A correspondent writes:
THE Revd Frederic Michael Anderton died on 28 April, in his 89th year. He was a larger-than-life character whose immense capacity for friendship and an enjoyment of the good things in life sat alongside a profound and far-reaching ministry as a priest-analyst.
Michael, as he was always known, was born in Agra in 1931, within sight — he claimed — of the Taj Mahal. His father was a military doctor; through his mother, he inherited the complicated and contested quarterings of the Hastings family, whom Henry VIII created Earls of Huntingdon in 1513. The Andertons returned from India in 1939 for their children to be schooled.
At Sherborne, Michael’s sporting prowess made him a demigod; he was head boy in 1950, and, at the great service of thanksgiving for the school’s quartercentenary, he read from Ecclesiasticus. The recorded service is available on YouTube, with his young patrician tones ringing down the Abbey nave. National Service with the Green Jackets followed; he was posted to Germany, where he filled the next two years with cricket — his first love — eating and drinking in the officers’ mess, going to the opera, and writing cars off.
He took all four pastimes with him when he went up to Cambridge in 1952 to read medicine. A few years later, he graduated in history and economics, having spent the intervening period playing university rugby, hockey, and cricket. His faith had also been nurtured, however, and, during a spell as a prep-school master, his vocation to the priesthood crystallised. He arrived at Westcott House in 1964, and was ordained deacon in 1966.

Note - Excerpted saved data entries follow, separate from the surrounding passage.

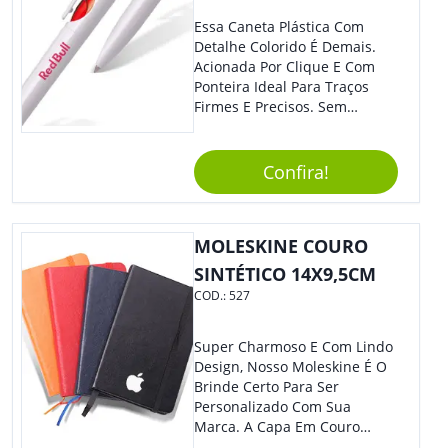
Essa Caneta Plástica Com
Detalhe Colorido É Demais.
Acionada Por Clique E Com
Ponteira Ideal Para Traços
Firmes E Precisos. Sem
Dúvidas É Um Excelente
Brinde Para Representar Sua
Marca. Dimensões: 1.6 Cm X
Confira!
13.7 Cm X 1.6 Cm
MOLESKINE COURO
SINTÉTICO 14X9,5CM
COD.:
527
Super Charmoso E Com Lindo
Design, Nosso Moleskine É O
Brinde Certo Para Ser
Personalizado Com Sua
Marca. A Capa Em Couro
Sintético É Resistente, E O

Michael served his title at St John’s Wood, in London, right next to Lord’s Cricket Ground. As a first-class cricketer he had been elected to the MCC in 1958, and was a regular fixture at Lord’s for the rest of his life; he was made an Honorary Life Member in 2018. He spent his second curacy at All Hallows by the Tower, where the personality of P. B. “Tubby” Clayton, of Toc H fame, still loomed large. When Clayton died in 1972, Michael was at his bedside.
Next came St Giles Cripplegate, where Michael was put in charge of the new St Luke’s, Old Street, just off the Whitecross Street market. It was not an easy patch — the original church was derelict, and the East End was still untroubled by “gentrification” — but Michael did not have to work alone. He had met Robin Coulson at a party after a Test match; they were married in 1977, and she was his constant companion until the day he died.
Michael would wander through the market stalls singing hymns at the top of his enormous voice, accompanied by students from the Guildhall School of Music and Drama. Some mornings, Robin would try to leave for work, only to find that the parish children had picked up her car and hidden it around a corner. After their daughter Sophia’s first visit to the market, there was enough silver in her pram to open a savings account.
A fourth and final curacy spoke of a change of direction: St Andrew’s, Zurich. Michael’s formidable intellect and deep love of people, combined with his membership of the Guild of Pastoral Psychology, had led him to discern a vocation to psychoanalysis alongside his priesthood. He entered the C. G. Jung Institute in 1982, and returned to London four years later to establish his practice as an analytical psychologist.
His consulting room was full of books and pipe-smoke, and he became a well-known and well-respected member of the Independent Group of Analytical Psychologists. Recognising a need for therapy that emphasised the spiritual and religious aspects of Jung’s work, he co-founded the Guild of Analytical Psychologists in 1987.
In retirement at Winchester, where they worshipped at the cathedral, the Andertons’ hospitality was prodigious. He was still treating clients in his mid-eighties, before advancing ill health brought this precious aspect of his ministry to a close.
For Michael there was no contradiction between his work as an analyst and the exercise of his priesthood. While he remained able to celebrate the eucharist, it was his prayerful custom at the offertory to call to mind his knowledge of the evil that stalks the earth; the roaring Compline lion, seeking whom he may devour. As a priest and as an analyst, Michael Anderton accompanied many people into dark places, drew out profound insights and observations, and gently led them to safety, soul by cherished soul.